As soon as the registry accepts any Tier-B source that reuses an upstream identifier verbatim (which is the ergonomic default — rewriting every HF ID into a slug is friction we do not want), identifiers contain forward slashes.

Why path segments break under slashes

  1. Reverse proxies and WAFs normalize paths inconsistently. Azure Front Door, CloudFront, and nginx each handle %2F in path segments differently. Some unescape, some reject, some rewrite. Query strings have no such ambiguity — the ? boundary is well-defined and %2F inside the query is transparent to every proxy we have surveyed.
  2. Framework routers split on raw slashes first. FastAPI's router resolves /eval/datasets/codeparrot/apps/sample-list as a four-segment path, not a dataset-id-with-slash. Working around it requires regex routes ({dataset_id:path}) that defeat automatic OpenAPI parameter typing and leak into every downstream client generator.
  3. OpenAPI clients mis-encode the segment. Generated clients for TS, Python, and Go all encode path params through encodeURIComponent by default — which escapes / to %2F and re-triggers the proxy normalization problem in step 1.
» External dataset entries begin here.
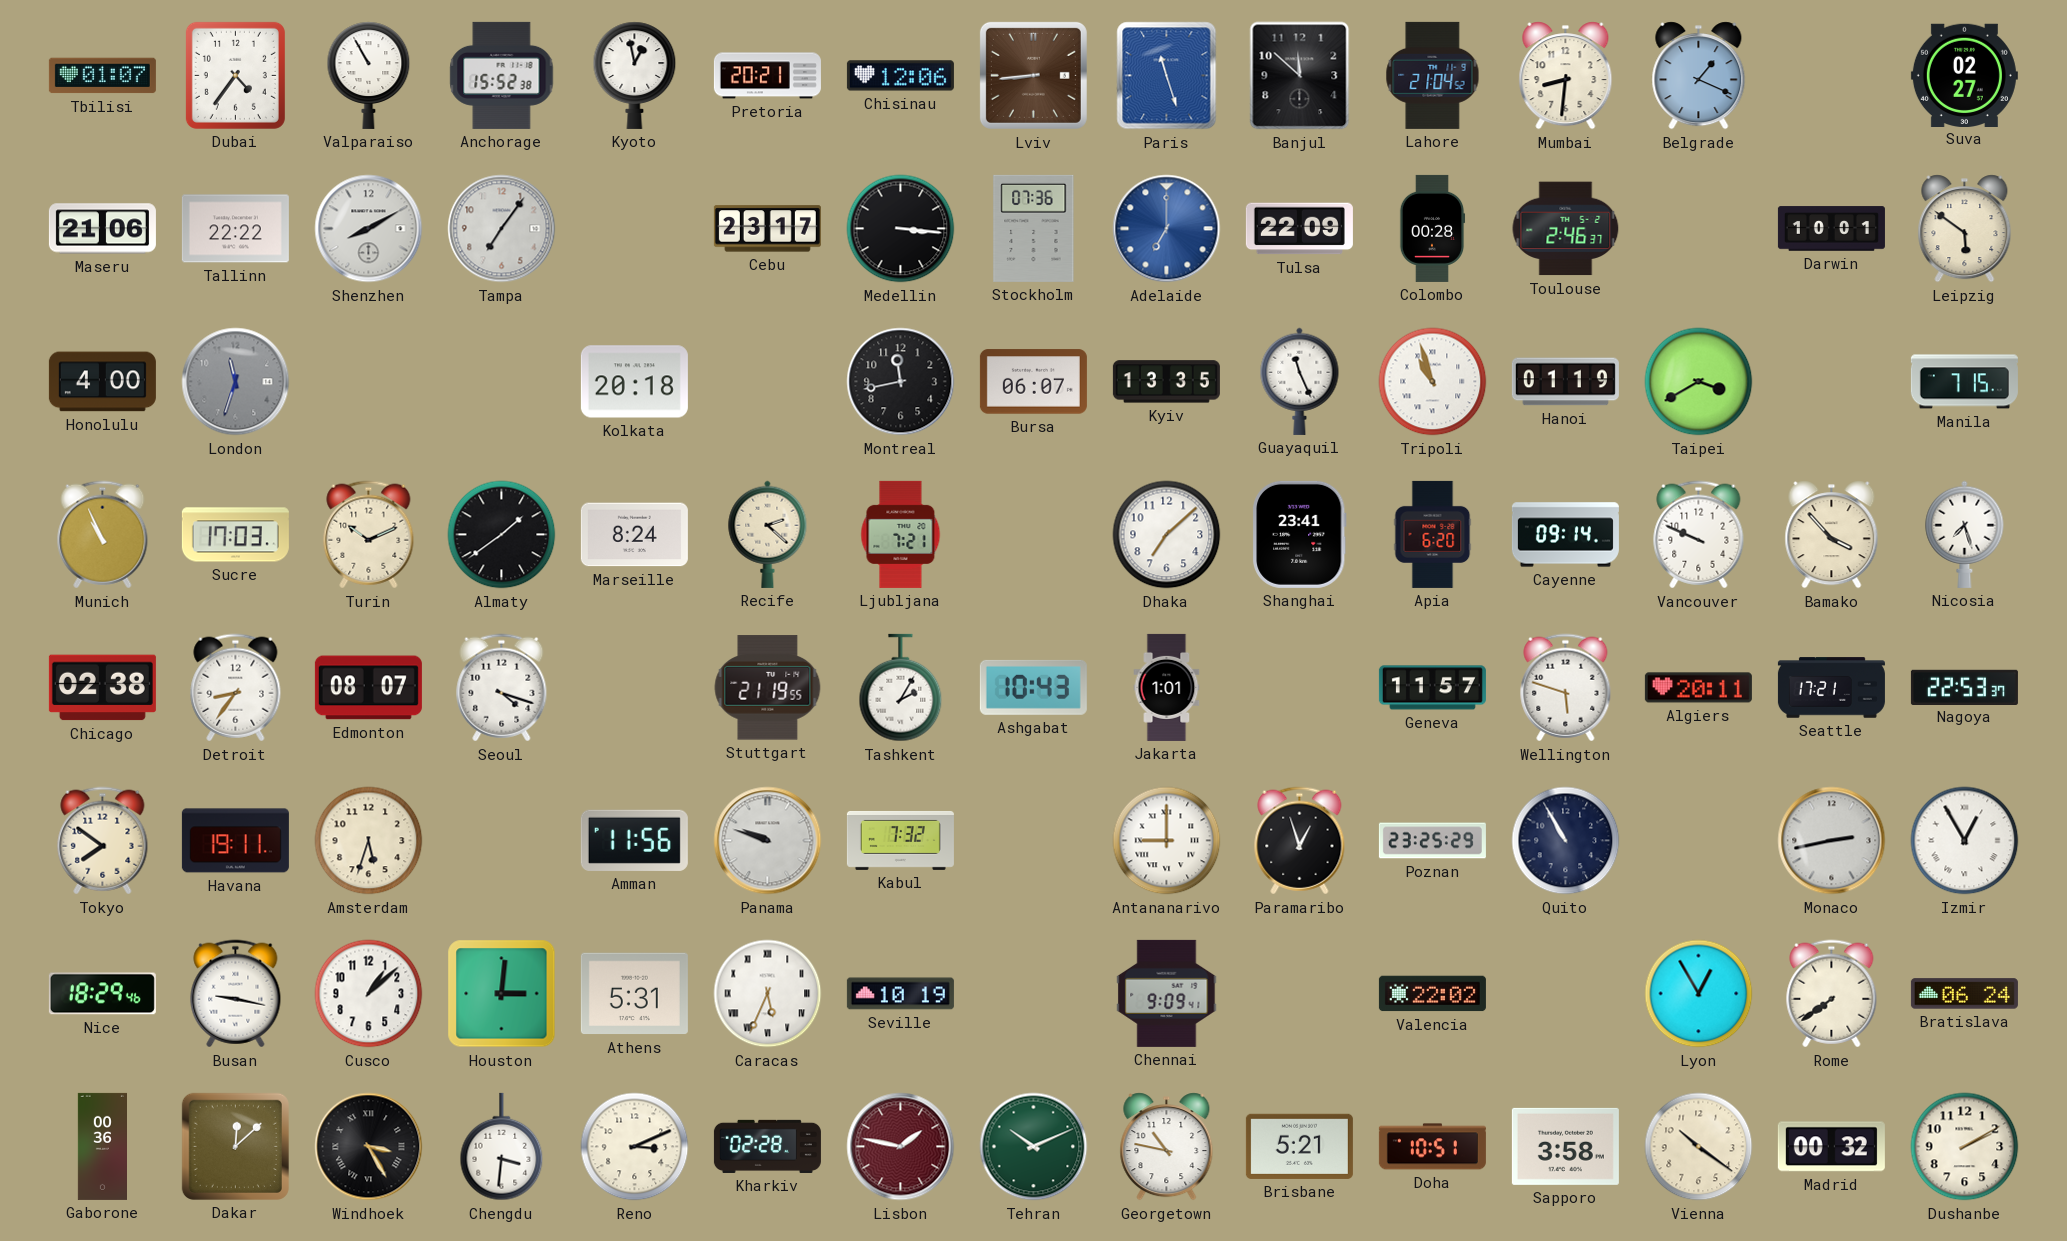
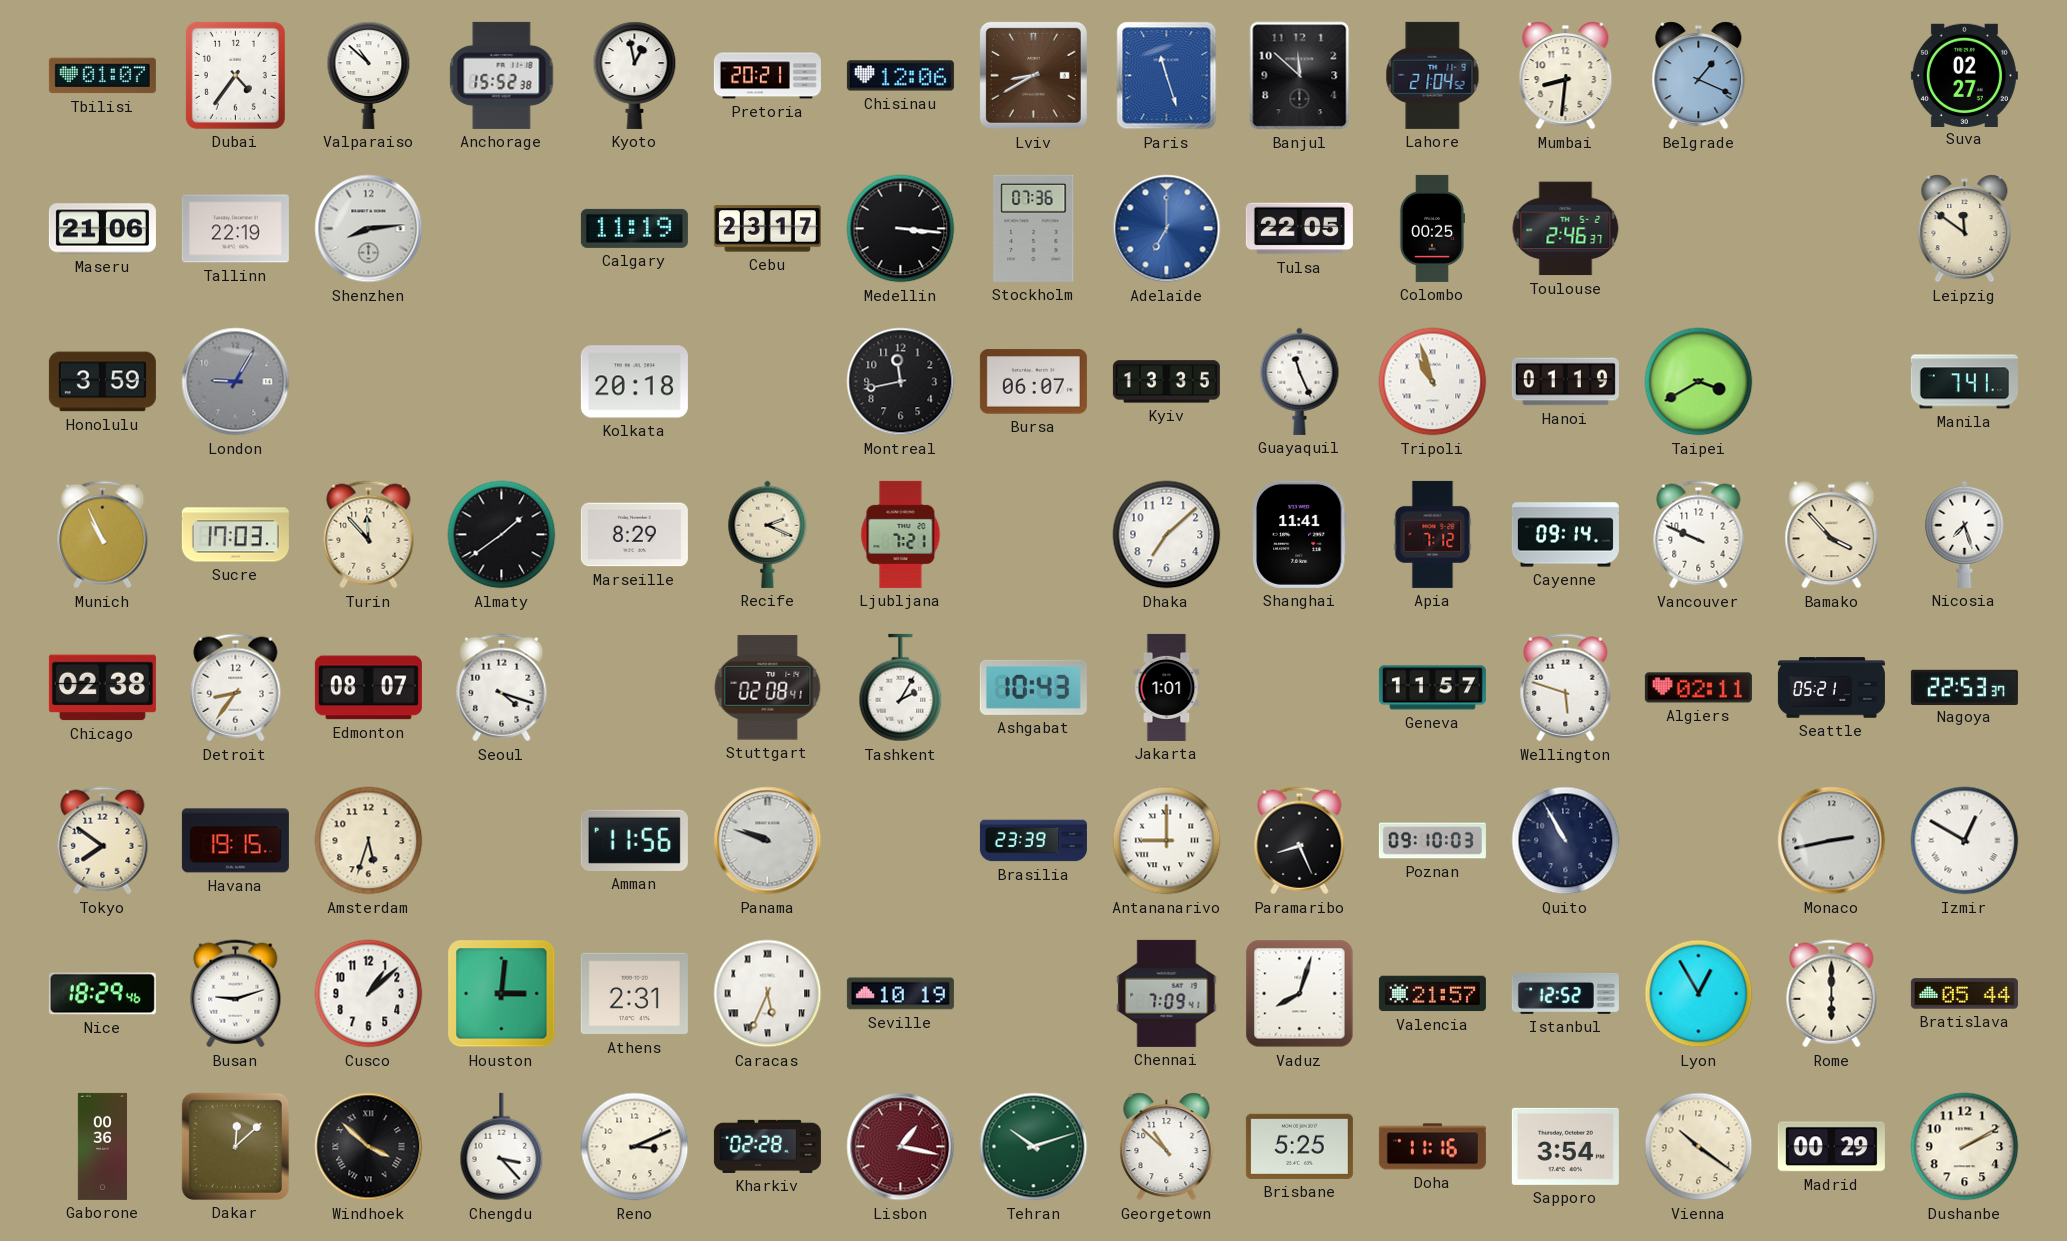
Valparaiso: 10:55 -> 10:52
Lviv: 8:44 -> 8:40
Tallinn: 22:22 -> 22:19
Shenzhen: 8:10 -> 8:14
Tampa: 7:06 -> none
Calgary: none -> 11:19
Tulsa: 22:09 -> 22:05
Colombo: 00:28 -> 00:25
Darwin: 10:01 -> none
Leipzig: 5:51 -> 11:51
Honolulu: 4:00 -> 3:59
London: 11:33 -> 9:05
Manila: 7:15 -> 7:41
Turin: 10:11 -> 11:53
Marseille: 8:24 -> 8:29
Recife: 2:22 -> 2:19
Shanghai: 23:41 -> 11:41
Apia: 6:20 -> 7:12
Stuttgart: 21:19 -> 02:08
Algiers: 20:11 -> 02:11
Seattle: 17:21 -> 05:21
Havana: 19:11 -> 19:15
Kabul: 7:32 -> none
Brasilia: none -> 23:39
Paramaribo: 12:57 -> 8:26
Poznan: 23:25 -> 09:10
Izmir: 12:55 -> 12:50
Busan: 9:17 -> 9:12
Athens: 5:31 -> 2:31
Chennai: 9:09 -> 7:09
Vaduz: none -> 8:03
Valencia: 22:02 -> 21:57
Istanbul: none -> 12:52
Rome: 7:39 -> 6:00
Bratislava: 06:24 -> 05:44
Windhoek: 3:25 -> 3:52
Chengdu: 3:31 -> 3:23
Lisbon: 1:47 -> 1:17
Tehran: 10:11 -> 10:12
Georgetown: 10:47 -> 10:52
Brisbane: 5:21 -> 5:25
Doha: 10:51 -> 11:16
Sapporo: 3:58 -> 3:54
Madrid: 00:32 -> 00:29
Query params sidestep all three issues with no tradeoff today (the current registry does not exercise the slash case) and no migration cost later (endpoints already accept the shape).


Consequences

Positive

  • Slash-safe forever. Whenever the registry grows to accept raw HuggingFace or GitHub identifiers, the endpoints Just Work — no URL rewrites, no proxy-config audits, no client regeneration.
  • Percent-encoding is the client's problem, and the client already handles it. URLSearchParams in the TypeScript client correctly encodes /, :, #, and Unicode. Custom path-segment escaping would duplicate that logic.
  • Endpoint surface stays uniform. Every dataset-aware endpoint follows the same ?dataset_source=…&dataset_id=… shape regardless of identifier content.

Negative

  • Slightly less idiomatic-REST on the surface. Strict REST fans prefer /datasets/{id}/samples. We accept this aesthetic cost — safety beats style on this axis.
  • Deep-linking relies on query strings. Shared links embed the query params verbatim. Mitigated: the UI already preserves query params across navigation.

Neutral

  • Caching is unaffected. Most caches (CloudFront, Cloudflare, nginx) key on path + query by default; this decision does not change cache behavior.

Alternatives Considered

Alt 1: Path segments with regex-path-capture ({dataset_id:path})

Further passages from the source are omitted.